Just how crucial was the ‘exit poll’, published in violation of the Representation of the People Act? Consider this analysis by the psephologist Praveen Patil – described by the veteran journalist Vidya Subrahmanyam as “a self-confessed BJP and Modi fan” – on the way the BJP sought to overcome the disastrous first round:
“On Saturday evening, the 11th of February, when the import of BJP’s underperformance in the Jatland of western UP which went to polls in the very first phase began to sink in, there was a sense of déjà vuabout Bihar 2015 where again the party had begun to possibly stare at defeat from the throes of victory. The degree of underperformance of BJP in phase 1 is debatable, but what made it ominous was this was the zone where a saffron sweep was expected and bad beginnings usually demoralise a political party in lengthy election seasons where micro-news travels very fast among the cadre. Possibly whispers were already being heard among the BJP-Sangh circles on what was going wrong.”
The RSS, Patil wrote on February 21, is “great at organisational level in building strong socio-political networks but fails to win narrative battles that require machinations”. This was where Amit Shah found a solution:
“One man seems to have understood this inherent weakness of the BJP and is bringing that much needed strategic depth to the organisation. Thus on that Saturday evening, after phase 1 of Uttar Pradesh, BJP simply did not let go unlike Bihar. Instead it fought back at every level. For instance, there were widespread media reports in the Hindi medium about “BJP sweeping western UP” with even ‘leaked exit polls’ that went viral in the WhatsApp universe along with a strong message of the party’s intent. Cadre morale was not allowed to sag, especially in those areas that were to immediately follow by insulating those networks. Also what we could notice was that the campaign in Lucknow and Kanpur, the 2 big cities from where information generally flows down to smaller towns was redoubled with virtual carpet bombardment. For instance, a day before 2nd phase polling, in the Azam Khan stronghold of Rampur there were widespread WhatsApp messages of “90% Hindu consolidated turnouts” happening all over UP which mostly quoted sources from newspapers of Lucknow. Amit Bhai Shah had learnt his lessons after Bihar and he was not going to take it lying down.”
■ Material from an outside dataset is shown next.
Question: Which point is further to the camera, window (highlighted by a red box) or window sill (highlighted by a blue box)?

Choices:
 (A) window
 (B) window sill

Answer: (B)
“I don’t know if Mr. Patil has inside knowledge, or he was simply guessing,” Vidya Subrahmaniam, who first drew my attention to his piece, wrote on March 7, “but what he has to say correlates with what happened from the second phase onward. In fact, I was in west UP when Dainik Jagran published a fake poll showing huge numbers for the BJP in the first phase where, contrary to the poll numbers, the party was widely seen to have lagged behind its rivals. The driver of my cab and several people we met quoted the poll approvingly, though it was taken down almost immediately on the EC’s orders.”
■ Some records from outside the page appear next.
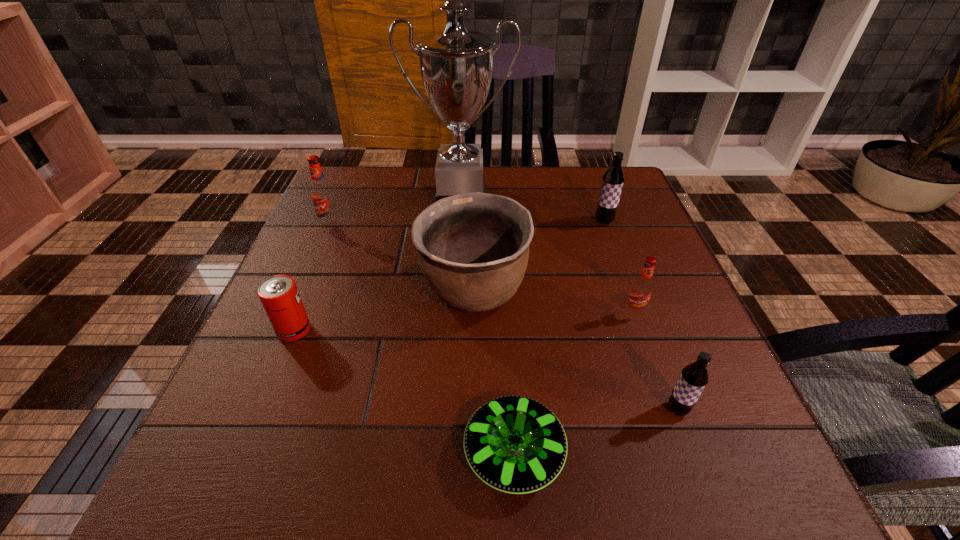 Where is `the tallest object`? the tallest object is located at coordinates (456, 65).

At what (x,y) coordinates should I click in order to perform the action: click on the farther brown root beer. Please return your answer as a coordinate pair (x, y). This screenshot has width=960, height=540. Looking at the image, I should click on (612, 181).

Locate an element on the screen. the leftmost root beer is located at coordinates (322, 195).

Find the location of a particular element. The width and height of the screenshot is (960, 540). the bigger red root beer is located at coordinates (322, 195).

The width and height of the screenshot is (960, 540). In order to click on pottery in this screenshot , I will do `click(473, 249)`.

This screenshot has width=960, height=540. In order to click on the second nearest root beer in this screenshot , I will do `click(641, 289)`.

Find the location of `the smaller red root beer`. the smaller red root beer is located at coordinates (641, 289).

The width and height of the screenshot is (960, 540). What are the coordinates of `the nearer brown root beer` in the screenshot? It's located at (694, 377).

This screenshot has height=540, width=960. What are the coordinates of `the smaller brown root beer` in the screenshot? It's located at (694, 377).

The height and width of the screenshot is (540, 960). Find the location of `the second shortest object`. the second shortest object is located at coordinates (279, 295).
Was the illegal, “leaked exit poll” that Dainik Jagran ran part of the Sangh and BJP strategy of not taking a possible electoral debacle “lying down”? Who is the mysterious ‘Sunil R’ who funnelled the poll to a loyal RSS dupe who was working in the newspaper? Who convinced Sukriti Gupta and Sanjay Gupta – the Jagran group’s owners – to defy the law by running the poll? The hapless Tanmay Shankar has since been moved out of the newspaper to another one of Jagran-MMI’s properties, thebakerymart.com. But he has left behind enough crumbs for the Election Commission and UP police to crack this case – if they really want to.